== Task data

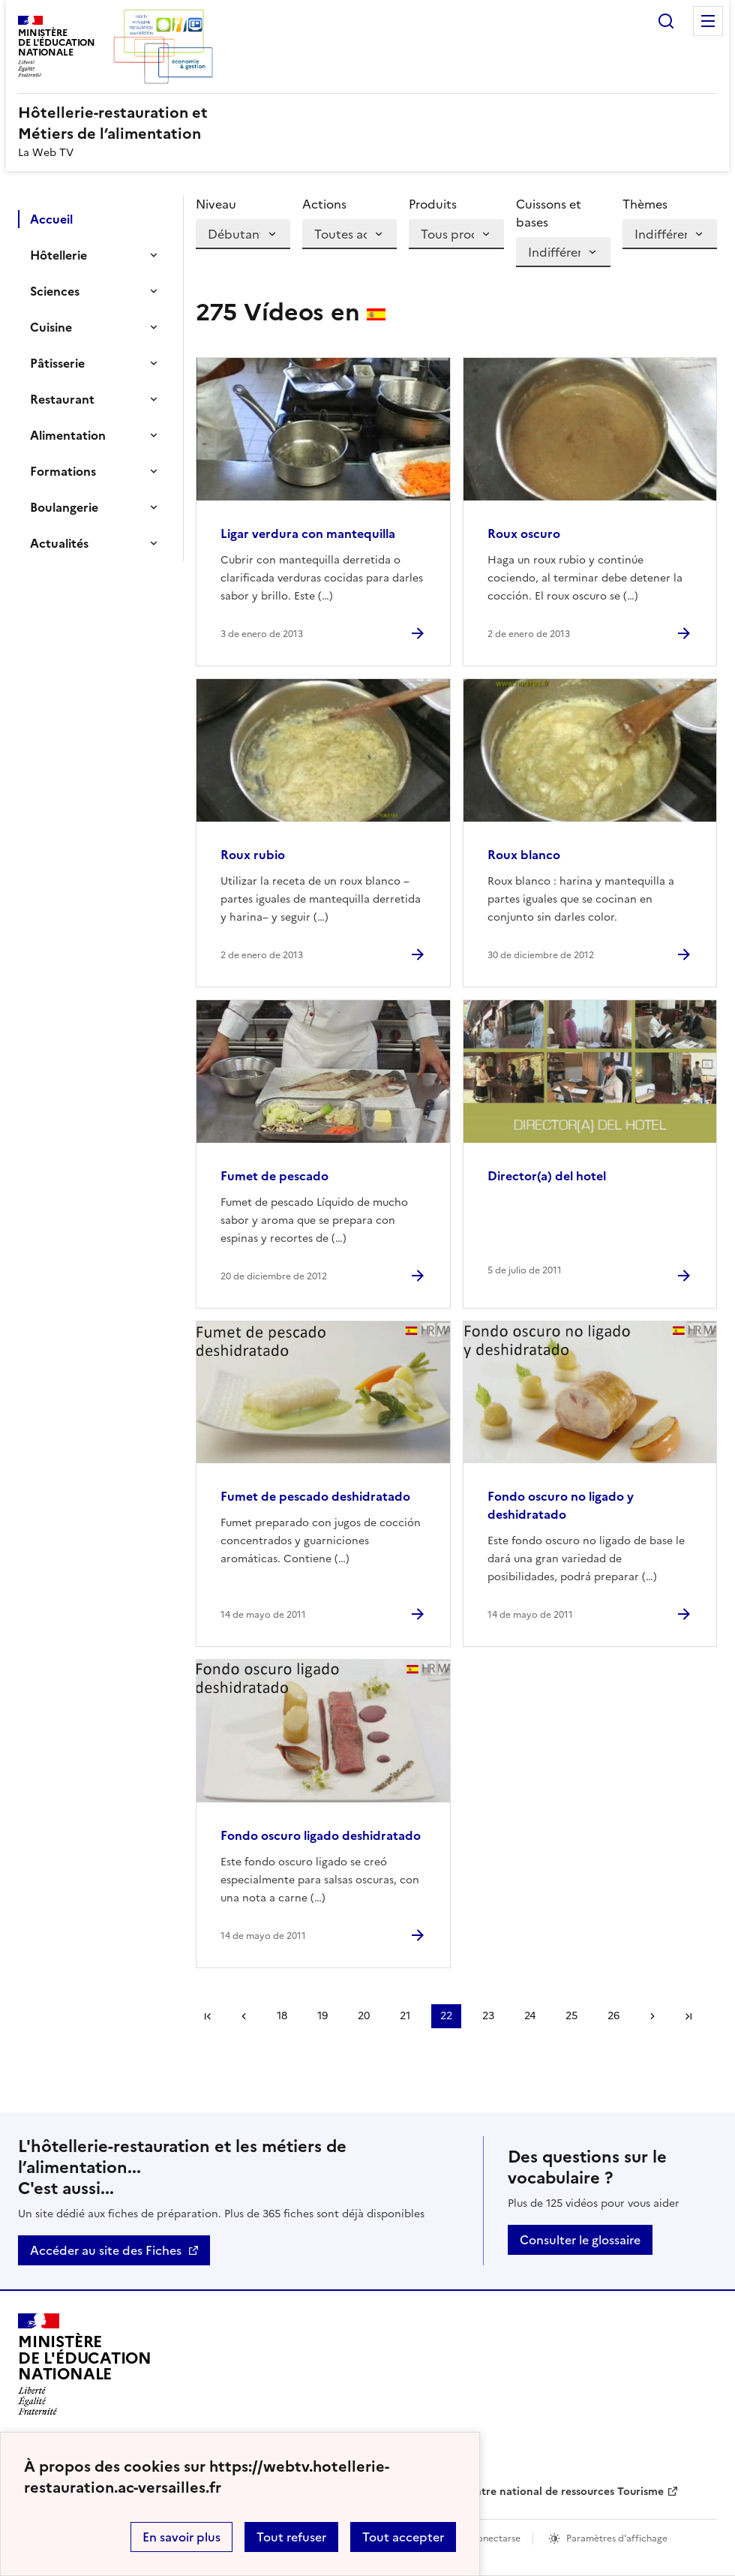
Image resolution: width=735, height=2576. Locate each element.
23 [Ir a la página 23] (488, 2016)
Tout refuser (291, 2537)
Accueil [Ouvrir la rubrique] (51, 219)
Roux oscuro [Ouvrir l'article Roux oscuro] (524, 534)
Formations (63, 471)
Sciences (55, 291)
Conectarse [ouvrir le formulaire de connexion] (495, 2538)
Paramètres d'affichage (617, 2538)
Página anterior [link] (244, 2016)
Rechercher (666, 21)
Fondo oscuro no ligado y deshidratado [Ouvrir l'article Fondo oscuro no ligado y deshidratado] (561, 1505)
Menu (708, 21)
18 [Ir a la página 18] (282, 2016)
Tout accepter (403, 2537)
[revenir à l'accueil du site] (367, 123)
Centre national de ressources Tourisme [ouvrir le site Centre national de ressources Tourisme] (562, 2491)
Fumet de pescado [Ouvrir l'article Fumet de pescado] (274, 1176)
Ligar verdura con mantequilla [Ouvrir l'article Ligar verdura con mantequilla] (307, 534)
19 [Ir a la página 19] (322, 2016)
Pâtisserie (57, 363)
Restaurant (62, 399)
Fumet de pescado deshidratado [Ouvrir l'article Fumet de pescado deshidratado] (315, 1496)
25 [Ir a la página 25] (572, 2016)
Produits (433, 204)
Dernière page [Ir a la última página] (688, 2016)
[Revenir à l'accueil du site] (85, 2364)
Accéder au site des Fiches (106, 2250)
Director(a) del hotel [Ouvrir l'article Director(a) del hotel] (547, 1176)
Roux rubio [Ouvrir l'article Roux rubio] (252, 855)
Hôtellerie (58, 255)
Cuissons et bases (548, 213)
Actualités (59, 543)
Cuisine (51, 327)
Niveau (216, 204)
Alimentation (68, 435)
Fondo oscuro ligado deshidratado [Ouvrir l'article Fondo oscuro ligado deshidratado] (320, 1835)
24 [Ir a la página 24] (530, 2016)
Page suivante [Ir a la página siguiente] (652, 2016)
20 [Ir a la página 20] (364, 2016)
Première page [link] (208, 2016)
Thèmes (645, 204)
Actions (324, 204)
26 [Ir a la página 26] (614, 2016)
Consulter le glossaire (580, 2240)
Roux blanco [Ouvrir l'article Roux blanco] (524, 855)
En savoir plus (181, 2537)
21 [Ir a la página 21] (405, 2016)
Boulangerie (64, 507)
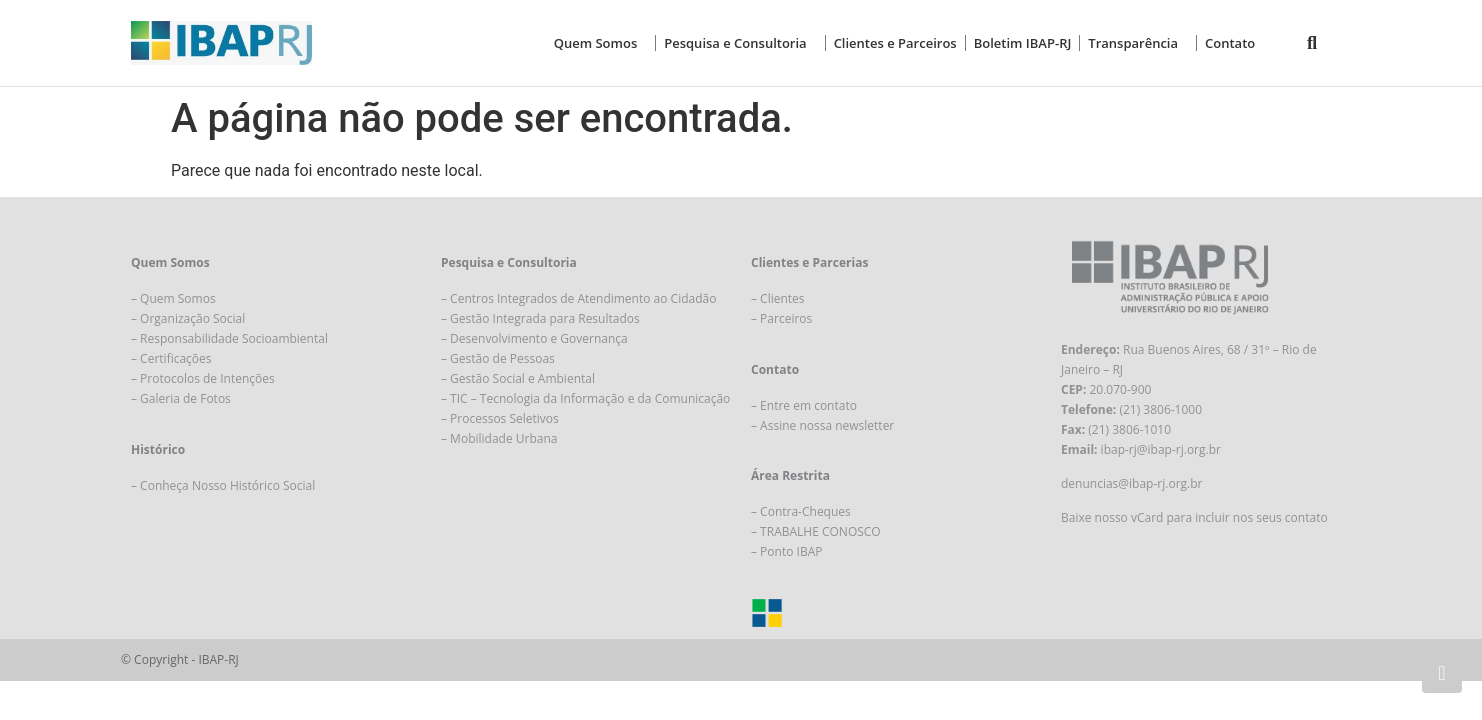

====

▶ Your goal
The answer is the run of lines from the one with "Cuisine (51, 327)" through the final line of the data, copied exactly, and nothing else; no pictures.

▶ Written solution
Cuisine (51, 327)
Niveau (216, 204)
Alimentation (68, 435)
Fondo oscuro ligado deshidratado [Ouvrir l'article Fondo oscuro ligado deshidratado] (320, 1835)
24 [Ir a la página 24] (530, 2016)
Page suivante [Ir a la página siguiente] (652, 2016)
20 [Ir a la página 20] (364, 2016)
Première page [link] (208, 2016)
Thèmes (645, 204)
Actions (324, 204)
26 [Ir a la página 26] (614, 2016)
Consulter le glossaire (580, 2240)
Roux blanco [Ouvrir l'article Roux blanco] (524, 855)
En savoir plus (181, 2537)
21 [Ir a la página 21] (405, 2016)
Boulangerie (64, 507)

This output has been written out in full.